Wednesday, August 5, 2015

Author Question: Management of Unusual Patients



Amy Asks
:

I hope you can address this. Or, if not, point me at a resource that can. I am writing a short horror story in which a patient complains about not being able to get clean. She washes and then within an hour, she's dirty again. And if she doesn't wash, the dirt just accumulates. She's a magnet for dirt. The patient is not complaining of Morgellons and has no history of drug abuse. Neither does she have a history of (or current problems with) OCD behavior.

My assumption is that the doctor would review proper hygiene with her and then find a tactful way to make a referral to a psychiatrist or psychologist. Is that correct?

What questions would the doctor ask? What language would she use when documenting this meeting? And what would she do when more patients start presenting with the same complaint?

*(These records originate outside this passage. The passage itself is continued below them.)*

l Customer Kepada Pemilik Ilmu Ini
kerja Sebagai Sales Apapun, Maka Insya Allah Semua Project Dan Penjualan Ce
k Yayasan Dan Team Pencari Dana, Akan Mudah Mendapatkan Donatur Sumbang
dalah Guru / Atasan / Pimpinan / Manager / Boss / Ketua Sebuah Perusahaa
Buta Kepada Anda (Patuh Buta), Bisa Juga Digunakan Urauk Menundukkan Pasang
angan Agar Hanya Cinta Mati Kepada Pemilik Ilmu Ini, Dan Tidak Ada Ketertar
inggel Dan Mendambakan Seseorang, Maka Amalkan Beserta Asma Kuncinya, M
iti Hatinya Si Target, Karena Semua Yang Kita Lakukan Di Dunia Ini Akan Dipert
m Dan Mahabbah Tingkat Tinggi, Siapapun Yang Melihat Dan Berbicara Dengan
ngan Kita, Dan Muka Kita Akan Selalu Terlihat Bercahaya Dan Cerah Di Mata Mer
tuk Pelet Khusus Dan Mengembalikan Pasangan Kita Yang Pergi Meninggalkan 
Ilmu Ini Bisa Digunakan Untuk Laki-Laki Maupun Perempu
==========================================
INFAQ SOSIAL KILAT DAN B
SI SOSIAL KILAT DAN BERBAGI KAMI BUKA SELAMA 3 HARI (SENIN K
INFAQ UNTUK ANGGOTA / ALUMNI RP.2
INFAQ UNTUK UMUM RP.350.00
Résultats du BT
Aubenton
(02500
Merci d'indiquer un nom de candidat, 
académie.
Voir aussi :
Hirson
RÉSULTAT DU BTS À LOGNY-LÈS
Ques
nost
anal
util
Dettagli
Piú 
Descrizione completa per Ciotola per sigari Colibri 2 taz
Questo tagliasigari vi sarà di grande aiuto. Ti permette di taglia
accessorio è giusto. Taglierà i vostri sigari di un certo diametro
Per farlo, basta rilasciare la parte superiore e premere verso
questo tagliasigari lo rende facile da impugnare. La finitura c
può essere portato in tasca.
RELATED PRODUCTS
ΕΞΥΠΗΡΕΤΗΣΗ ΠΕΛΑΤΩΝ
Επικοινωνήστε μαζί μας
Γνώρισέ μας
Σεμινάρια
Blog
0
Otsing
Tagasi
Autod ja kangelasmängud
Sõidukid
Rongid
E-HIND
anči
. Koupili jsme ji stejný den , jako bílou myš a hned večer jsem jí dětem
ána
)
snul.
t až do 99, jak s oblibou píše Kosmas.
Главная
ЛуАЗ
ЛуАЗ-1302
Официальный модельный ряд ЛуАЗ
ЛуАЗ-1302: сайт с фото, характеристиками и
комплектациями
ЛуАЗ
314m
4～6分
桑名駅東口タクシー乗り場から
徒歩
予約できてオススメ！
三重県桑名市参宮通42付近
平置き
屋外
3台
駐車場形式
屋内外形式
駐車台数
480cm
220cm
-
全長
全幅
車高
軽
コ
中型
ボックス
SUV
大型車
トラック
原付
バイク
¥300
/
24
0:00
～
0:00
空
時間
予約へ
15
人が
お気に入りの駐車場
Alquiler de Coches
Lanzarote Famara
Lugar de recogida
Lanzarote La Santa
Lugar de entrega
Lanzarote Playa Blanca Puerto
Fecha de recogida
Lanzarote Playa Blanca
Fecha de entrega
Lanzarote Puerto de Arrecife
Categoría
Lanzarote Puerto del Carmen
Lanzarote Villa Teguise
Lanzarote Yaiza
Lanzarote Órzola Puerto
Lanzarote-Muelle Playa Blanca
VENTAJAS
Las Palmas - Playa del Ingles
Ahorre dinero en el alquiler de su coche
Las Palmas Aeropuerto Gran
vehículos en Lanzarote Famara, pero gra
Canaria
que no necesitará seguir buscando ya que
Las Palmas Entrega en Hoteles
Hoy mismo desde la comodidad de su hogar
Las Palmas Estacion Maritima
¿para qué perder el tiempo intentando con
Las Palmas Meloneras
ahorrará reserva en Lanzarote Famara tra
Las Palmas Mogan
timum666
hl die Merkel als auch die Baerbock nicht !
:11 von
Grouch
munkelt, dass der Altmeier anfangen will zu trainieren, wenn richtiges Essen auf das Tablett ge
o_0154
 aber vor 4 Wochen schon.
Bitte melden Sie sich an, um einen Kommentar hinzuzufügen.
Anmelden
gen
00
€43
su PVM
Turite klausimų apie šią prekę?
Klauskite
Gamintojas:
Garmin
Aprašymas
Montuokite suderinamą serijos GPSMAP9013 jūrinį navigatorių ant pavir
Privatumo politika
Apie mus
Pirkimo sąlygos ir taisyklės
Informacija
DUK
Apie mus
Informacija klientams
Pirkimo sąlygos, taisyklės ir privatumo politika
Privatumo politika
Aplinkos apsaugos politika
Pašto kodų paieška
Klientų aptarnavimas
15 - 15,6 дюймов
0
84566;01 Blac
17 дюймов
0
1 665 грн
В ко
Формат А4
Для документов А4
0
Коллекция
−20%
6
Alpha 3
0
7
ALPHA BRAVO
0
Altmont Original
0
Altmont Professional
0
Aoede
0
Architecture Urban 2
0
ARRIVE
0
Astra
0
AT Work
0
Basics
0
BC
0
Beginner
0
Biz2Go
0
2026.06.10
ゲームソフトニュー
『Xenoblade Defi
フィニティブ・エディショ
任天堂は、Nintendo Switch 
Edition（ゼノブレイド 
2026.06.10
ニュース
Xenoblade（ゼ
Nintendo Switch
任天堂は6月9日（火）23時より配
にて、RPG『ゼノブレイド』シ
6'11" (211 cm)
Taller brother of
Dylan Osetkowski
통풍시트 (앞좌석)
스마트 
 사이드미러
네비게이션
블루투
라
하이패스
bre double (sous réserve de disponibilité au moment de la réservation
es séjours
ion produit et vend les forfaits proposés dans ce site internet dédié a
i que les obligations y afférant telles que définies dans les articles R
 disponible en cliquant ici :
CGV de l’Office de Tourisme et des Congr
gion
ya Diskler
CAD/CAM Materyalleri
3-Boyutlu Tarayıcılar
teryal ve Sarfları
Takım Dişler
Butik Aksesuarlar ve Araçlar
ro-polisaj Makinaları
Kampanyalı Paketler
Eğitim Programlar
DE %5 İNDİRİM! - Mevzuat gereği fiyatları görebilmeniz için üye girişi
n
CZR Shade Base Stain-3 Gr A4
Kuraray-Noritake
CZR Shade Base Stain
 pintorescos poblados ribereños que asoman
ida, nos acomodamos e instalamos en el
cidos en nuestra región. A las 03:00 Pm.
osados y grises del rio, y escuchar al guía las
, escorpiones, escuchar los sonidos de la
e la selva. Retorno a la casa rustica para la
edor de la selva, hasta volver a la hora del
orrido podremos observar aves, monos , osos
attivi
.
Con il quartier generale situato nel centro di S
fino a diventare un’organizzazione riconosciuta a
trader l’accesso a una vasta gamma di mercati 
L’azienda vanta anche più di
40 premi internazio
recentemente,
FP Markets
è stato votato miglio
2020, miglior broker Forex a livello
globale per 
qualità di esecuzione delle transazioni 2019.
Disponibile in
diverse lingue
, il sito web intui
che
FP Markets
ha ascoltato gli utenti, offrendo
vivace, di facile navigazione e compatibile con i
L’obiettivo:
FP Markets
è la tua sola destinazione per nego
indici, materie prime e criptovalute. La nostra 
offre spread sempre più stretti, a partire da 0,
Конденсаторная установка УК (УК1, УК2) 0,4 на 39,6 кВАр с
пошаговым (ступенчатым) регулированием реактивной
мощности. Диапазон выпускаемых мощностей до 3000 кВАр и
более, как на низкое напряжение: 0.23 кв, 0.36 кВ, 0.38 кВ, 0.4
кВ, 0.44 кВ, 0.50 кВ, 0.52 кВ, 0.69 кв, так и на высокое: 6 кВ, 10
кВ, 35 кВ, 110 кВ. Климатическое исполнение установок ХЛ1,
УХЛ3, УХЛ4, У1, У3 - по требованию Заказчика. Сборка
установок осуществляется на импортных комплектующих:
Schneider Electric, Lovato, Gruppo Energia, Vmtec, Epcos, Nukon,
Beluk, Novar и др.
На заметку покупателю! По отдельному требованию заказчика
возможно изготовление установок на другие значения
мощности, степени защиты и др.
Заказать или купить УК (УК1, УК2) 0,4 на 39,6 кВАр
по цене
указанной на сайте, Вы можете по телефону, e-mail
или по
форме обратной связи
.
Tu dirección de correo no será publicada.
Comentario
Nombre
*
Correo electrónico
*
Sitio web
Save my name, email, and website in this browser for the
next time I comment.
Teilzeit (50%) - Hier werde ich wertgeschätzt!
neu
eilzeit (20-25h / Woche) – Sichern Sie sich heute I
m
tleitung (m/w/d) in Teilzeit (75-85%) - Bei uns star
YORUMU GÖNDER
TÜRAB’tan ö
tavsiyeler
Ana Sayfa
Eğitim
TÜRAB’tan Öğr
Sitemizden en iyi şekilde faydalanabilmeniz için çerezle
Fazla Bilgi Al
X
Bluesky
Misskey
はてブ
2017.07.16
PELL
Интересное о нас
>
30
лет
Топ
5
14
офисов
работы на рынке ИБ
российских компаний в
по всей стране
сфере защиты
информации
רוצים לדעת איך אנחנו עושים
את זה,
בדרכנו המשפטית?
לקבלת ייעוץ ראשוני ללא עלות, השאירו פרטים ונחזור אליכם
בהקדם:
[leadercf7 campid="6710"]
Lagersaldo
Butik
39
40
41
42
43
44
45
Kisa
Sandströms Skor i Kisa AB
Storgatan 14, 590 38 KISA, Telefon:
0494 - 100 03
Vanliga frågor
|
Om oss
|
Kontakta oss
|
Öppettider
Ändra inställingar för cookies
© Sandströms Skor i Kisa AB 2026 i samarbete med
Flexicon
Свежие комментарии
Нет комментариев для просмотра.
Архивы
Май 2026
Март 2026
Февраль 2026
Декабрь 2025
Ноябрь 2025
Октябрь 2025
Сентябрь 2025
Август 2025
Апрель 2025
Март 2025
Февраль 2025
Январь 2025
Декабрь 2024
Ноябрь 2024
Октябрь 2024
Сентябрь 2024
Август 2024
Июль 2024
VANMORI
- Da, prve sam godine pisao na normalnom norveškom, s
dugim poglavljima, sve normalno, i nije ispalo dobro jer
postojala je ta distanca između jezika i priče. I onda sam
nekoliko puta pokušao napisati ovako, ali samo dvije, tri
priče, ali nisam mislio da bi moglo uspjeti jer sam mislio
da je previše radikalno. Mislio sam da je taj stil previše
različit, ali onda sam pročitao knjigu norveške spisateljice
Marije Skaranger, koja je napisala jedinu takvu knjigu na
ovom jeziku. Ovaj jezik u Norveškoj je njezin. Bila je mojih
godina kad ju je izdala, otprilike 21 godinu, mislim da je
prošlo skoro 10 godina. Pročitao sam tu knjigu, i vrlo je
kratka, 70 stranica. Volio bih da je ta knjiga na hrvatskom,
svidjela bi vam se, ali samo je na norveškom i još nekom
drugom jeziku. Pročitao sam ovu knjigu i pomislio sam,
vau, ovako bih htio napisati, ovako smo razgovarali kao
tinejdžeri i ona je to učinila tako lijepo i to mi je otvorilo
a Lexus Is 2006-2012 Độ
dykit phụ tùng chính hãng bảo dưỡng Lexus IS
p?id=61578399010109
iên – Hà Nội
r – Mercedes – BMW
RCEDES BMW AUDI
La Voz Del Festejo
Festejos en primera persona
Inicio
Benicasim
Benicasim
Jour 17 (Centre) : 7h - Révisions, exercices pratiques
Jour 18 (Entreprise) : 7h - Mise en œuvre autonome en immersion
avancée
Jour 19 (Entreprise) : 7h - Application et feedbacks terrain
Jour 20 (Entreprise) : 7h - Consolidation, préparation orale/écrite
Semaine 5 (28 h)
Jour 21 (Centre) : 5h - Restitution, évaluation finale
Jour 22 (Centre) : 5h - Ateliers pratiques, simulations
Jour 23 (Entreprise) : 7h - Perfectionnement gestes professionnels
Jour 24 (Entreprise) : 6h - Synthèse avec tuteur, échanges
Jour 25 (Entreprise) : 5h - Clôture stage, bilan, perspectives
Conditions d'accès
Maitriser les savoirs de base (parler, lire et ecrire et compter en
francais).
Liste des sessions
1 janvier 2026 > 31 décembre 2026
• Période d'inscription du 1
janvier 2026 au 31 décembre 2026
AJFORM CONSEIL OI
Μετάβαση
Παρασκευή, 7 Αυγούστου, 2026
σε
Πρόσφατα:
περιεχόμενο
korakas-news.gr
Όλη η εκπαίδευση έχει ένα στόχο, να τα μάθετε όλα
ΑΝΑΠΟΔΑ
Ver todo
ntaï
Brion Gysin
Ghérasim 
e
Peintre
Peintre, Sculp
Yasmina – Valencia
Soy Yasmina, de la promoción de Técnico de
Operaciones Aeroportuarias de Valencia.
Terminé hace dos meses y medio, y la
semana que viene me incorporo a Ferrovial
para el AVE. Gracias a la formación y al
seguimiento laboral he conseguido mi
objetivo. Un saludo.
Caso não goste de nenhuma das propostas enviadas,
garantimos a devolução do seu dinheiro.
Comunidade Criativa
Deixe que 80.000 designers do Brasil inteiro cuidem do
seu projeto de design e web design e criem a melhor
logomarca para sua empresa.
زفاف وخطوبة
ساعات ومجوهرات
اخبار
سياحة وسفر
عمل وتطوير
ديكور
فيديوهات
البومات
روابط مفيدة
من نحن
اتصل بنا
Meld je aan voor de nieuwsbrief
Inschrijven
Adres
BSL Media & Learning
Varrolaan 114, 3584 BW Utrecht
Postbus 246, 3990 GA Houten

In my story, the complaint becomes a pandemic. With this illness, it's always possible to wash away the dirt, you just can't keep it away. What are the long-term health consequences of not being able to remain clean? I know that it will increase the possibility of local infections but can you become ill from simply being dirty? (This hypothetical illness would only attract dirt, not pests. But would being dirty make it easier to attract and harbor fleas, ticks and lice?)

Thank you for any help you may be able to provide me!

Jordyn Says:

Wow, Amy. This is a very intriguing question.

I’ll have to take it from an ER nurse's standpoint. A patient who presents with a complaint of dirt accumulation despite showering definitely raises some eyebrows. If the patient is not expressing wanting to kill themselves or others—then there’s no immediate need to involve psychiatric services. The doctor may say something akin to, “I don’t think this has a medical cause. I think it might be best to follow-up with your regular physician for a referral to a mental health professional.”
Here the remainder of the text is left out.